Every record below must be returned word for word, with the pictures left out.

Supplied material Block Start

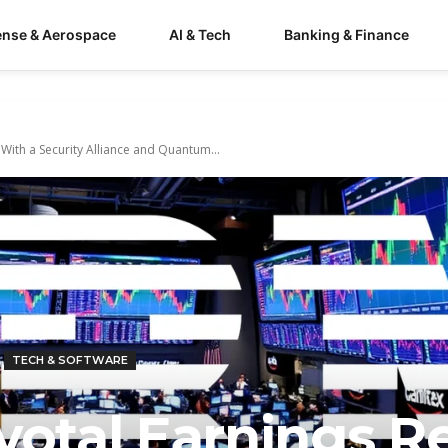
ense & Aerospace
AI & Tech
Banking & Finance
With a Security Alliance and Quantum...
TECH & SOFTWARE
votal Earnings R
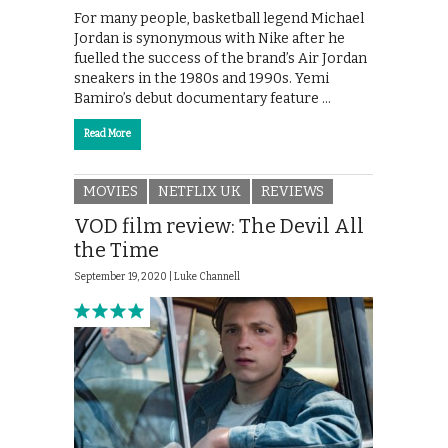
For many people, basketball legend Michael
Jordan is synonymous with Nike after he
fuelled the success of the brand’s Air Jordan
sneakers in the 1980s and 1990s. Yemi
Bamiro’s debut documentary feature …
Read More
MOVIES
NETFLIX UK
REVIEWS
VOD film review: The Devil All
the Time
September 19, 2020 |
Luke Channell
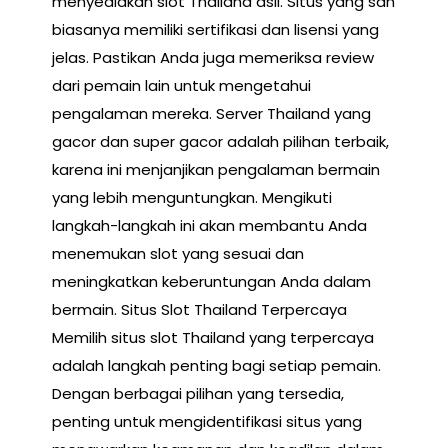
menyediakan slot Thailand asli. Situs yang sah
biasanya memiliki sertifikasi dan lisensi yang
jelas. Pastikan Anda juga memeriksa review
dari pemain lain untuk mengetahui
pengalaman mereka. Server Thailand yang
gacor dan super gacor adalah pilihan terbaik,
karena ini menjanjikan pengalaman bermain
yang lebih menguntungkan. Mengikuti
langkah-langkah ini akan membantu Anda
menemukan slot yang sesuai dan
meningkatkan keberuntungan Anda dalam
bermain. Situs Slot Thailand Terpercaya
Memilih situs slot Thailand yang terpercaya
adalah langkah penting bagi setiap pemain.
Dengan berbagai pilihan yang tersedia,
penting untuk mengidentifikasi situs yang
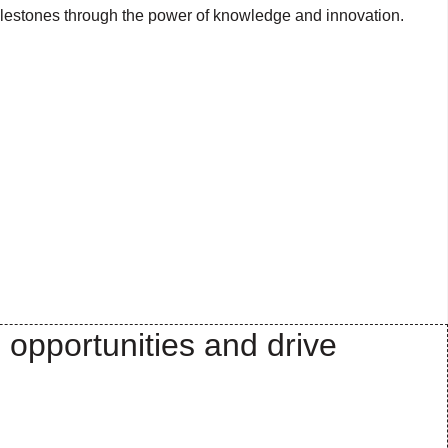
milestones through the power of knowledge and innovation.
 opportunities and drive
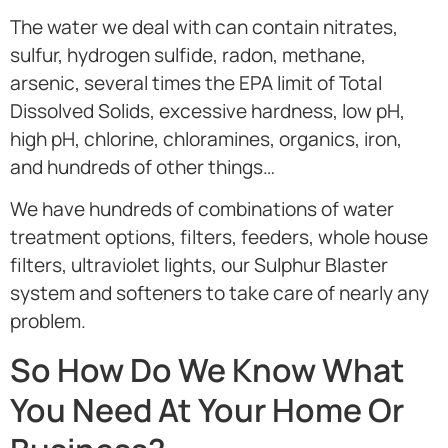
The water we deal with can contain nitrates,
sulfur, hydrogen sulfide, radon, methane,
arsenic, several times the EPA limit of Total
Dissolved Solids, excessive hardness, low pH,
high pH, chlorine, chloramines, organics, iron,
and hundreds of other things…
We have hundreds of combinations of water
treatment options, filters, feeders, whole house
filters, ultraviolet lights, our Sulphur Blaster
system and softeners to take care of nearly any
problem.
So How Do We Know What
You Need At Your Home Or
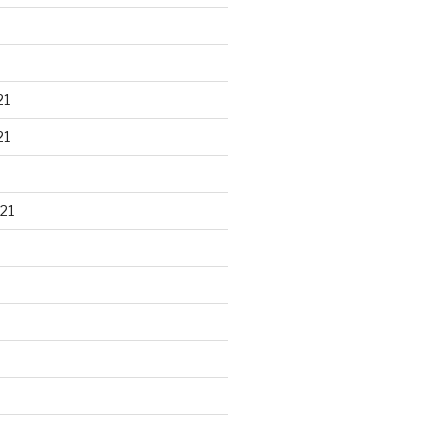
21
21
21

Supplied material Block End

## Your response
ense & Aerospace
AI & Tech
Banking & Finance
With a Security Alliance and Quantum...
TECH & SOFTWARE
votal Earnings R
For many people, basketball legend Michael
Jordan is synonymous with Nike after he
fuelled the success of the brand’s Air Jordan
sneakers in the 1980s and 1990s. Yemi
Bamiro’s debut documentary feature …
Read More
MOVIES
NETFLIX UK
REVIEWS
VOD film review: The Devil All
the Time
September 19, 2020 |
Luke Channell
menyediakan slot Thailand asli. Situs yang sah
biasanya memiliki sertifikasi dan lisensi yang
jelas. Pastikan Anda juga memeriksa review
dari pemain lain untuk mengetahui
pengalaman mereka. Server Thailand yang
gacor dan super gacor adalah pilihan terbaik,
karena ini menjanjikan pengalaman bermain
yang lebih menguntungkan. Mengikuti
langkah-langkah ini akan membantu Anda
menemukan slot yang sesuai dan
meningkatkan keberuntungan Anda dalam
bermain. Situs Slot Thailand Terpercaya
Memilih situs slot Thailand yang terpercaya
adalah langkah penting bagi setiap pemain.
Dengan berbagai pilihan yang tersedia,
penting untuk mengidentifikasi situs yang
milestones through the power of knowledge and innovation.
 opportunities and drive
The water we deal with can contain nitrates,
sulfur, hydrogen sulfide, radon, methane,
arsenic, several times the EPA limit of Total
Dissolved Solids, excessive hardness, low pH,
high pH, chlorine, chloramines, organics, iron,
and hundreds of other things…
We have hundreds of combinations of water
treatment options, filters, feeders, whole house
filters, ultraviolet lights, our Sulphur Blaster
system and softeners to take care of nearly any
problem.
So How Do We Know What
You Need At Your Home Or
21
21
21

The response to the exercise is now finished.